I asked Jeanne Connolly, who works for Carolina Donor Services, and has become a good friend to our family, to send me a statement concerning both sides of this life altering time. This is what she sent to me, “From what I have been a part of with the recipient families that resonates over and over again is that while sometimes writing or receiving a letter to the donor/recipient families can be difficult because they know that their loved one had died which allowed them to live, which is a struggle sometimes. When a donor recipient family meeting happens it brings a sense of knowing that the decision to donate has given both sides a bond that brings a sense of peace and understanding. One donors mother who met her son’s heart recipient said there  was finally a sense of calm and knowing that her son still lived on. As she listened to his heartbeat in the recipients chest it was what she had needed to get that peace. Every year on Mothers day the recipient sends flowers to his donor mom and they have established an ongoing relationship. In his words: The best tribute I can give to my Donor and his family is to live.

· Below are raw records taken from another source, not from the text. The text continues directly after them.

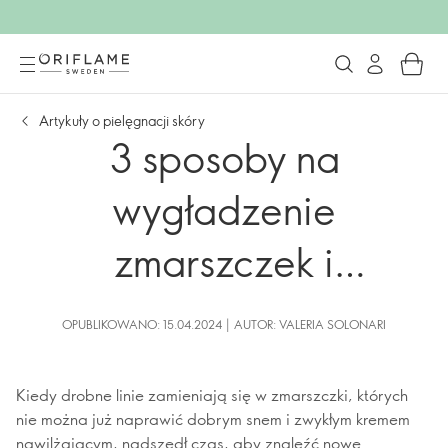
Artykuły o pielęgnacji skóry
3 sposoby na
wygładzenie
zmarszczek i
utrzymanie ich w takim
OPUBLIKOWANO: 15.04.2024 | AUTOR: VALERIA SOLONARI
stanie
Kiedy drobne linie zamieniają się w zmarszczki, których
nie można już naprawić dobrym snem i zwykłym kremem
nawilżającym, nadszedł czas, aby znaleźć nowe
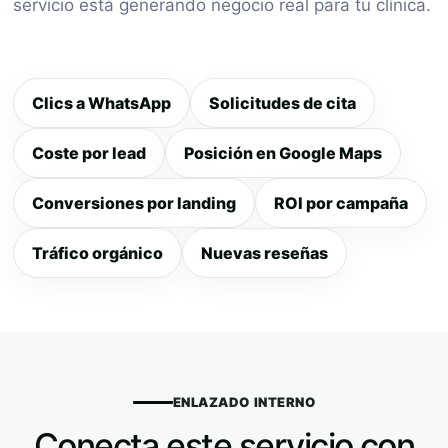
servicio está generando negocio real para tu clínica.
Clics a WhatsApp
Solicitudes de cita
Coste por lead
Posición en Google Maps
Conversiones por landing
ROI por campaña
Tráfico orgánico
Nuevas reseñas
ENLAZADO INTERNO
Conecta este servicio con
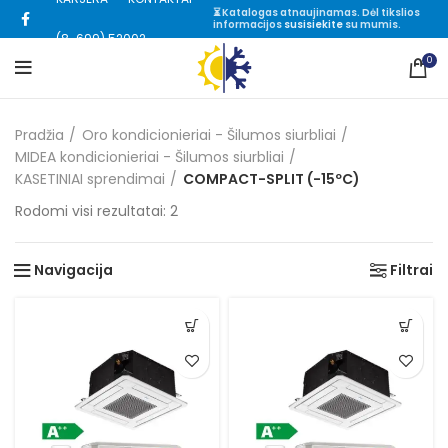
⏳ Katalogas atnaujinamas. Dėl tikslios
informacijos
susisiekite
su mumis.
(8-699) 52002
0
Pradžia
Oro kondicionieriai - Šilumos siurbliai
MIDEA kondicionieriai - Šilumos siurbliai
KASETINIAI sprendimai
COMPACT-SPLIT (-15ºC)
Rūšiuojama
Rodomi visi rezultatai: 2
pagal
kainą:
Navigacija
Filtrai
nuo
mažos
iki
didelės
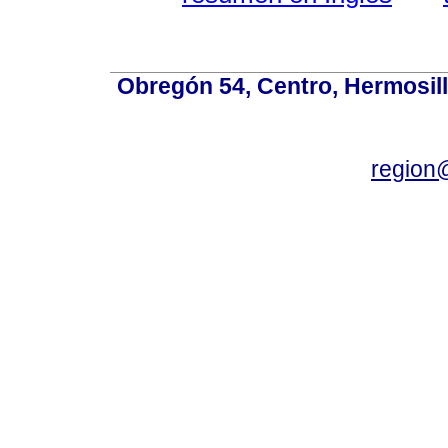
Obregón 54, Centro, Hermosill
region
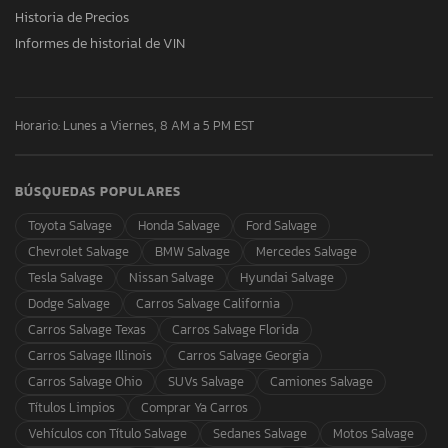
Historia de Precios
Informes de historial de VIN
Horario: Lunes a Viernes, 8 AM a 5 PM EST
BÚSQUEDAS POPULARES
Toyota Salvage
Honda Salvage
Ford Salvage
Chevrolet Salvage
BMW Salvage
Mercedes Salvage
Tesla Salvage
Nissan Salvage
Hyundai Salvage
Dodge Salvage
Carros Salvage California
Carros Salvage Texas
Carros Salvage Florida
Carros Salvage Illinois
Carros Salvage Georgia
Carros Salvage Ohio
SUVs Salvage
Camiones Salvage
Títulos Limpios
Comprar Ya Carros
Vehículos con Título Salvage
Sedanes Salvage
Motos Salvage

It is a fine line we walk as the survivors of a donor, a fine line between hurt and happiness, between loss and living, between grief and gratitude. This fine line often seems to grow even thinner on days that we truly miss our loved ones. On days we know that someone, somewhere is walking, talking and breathing. but they are not.  It is a fine line we will walk for the remainder of our lives, but knowing that the best tribute a recipient can give to their donor and family is to live does make the line a little broader.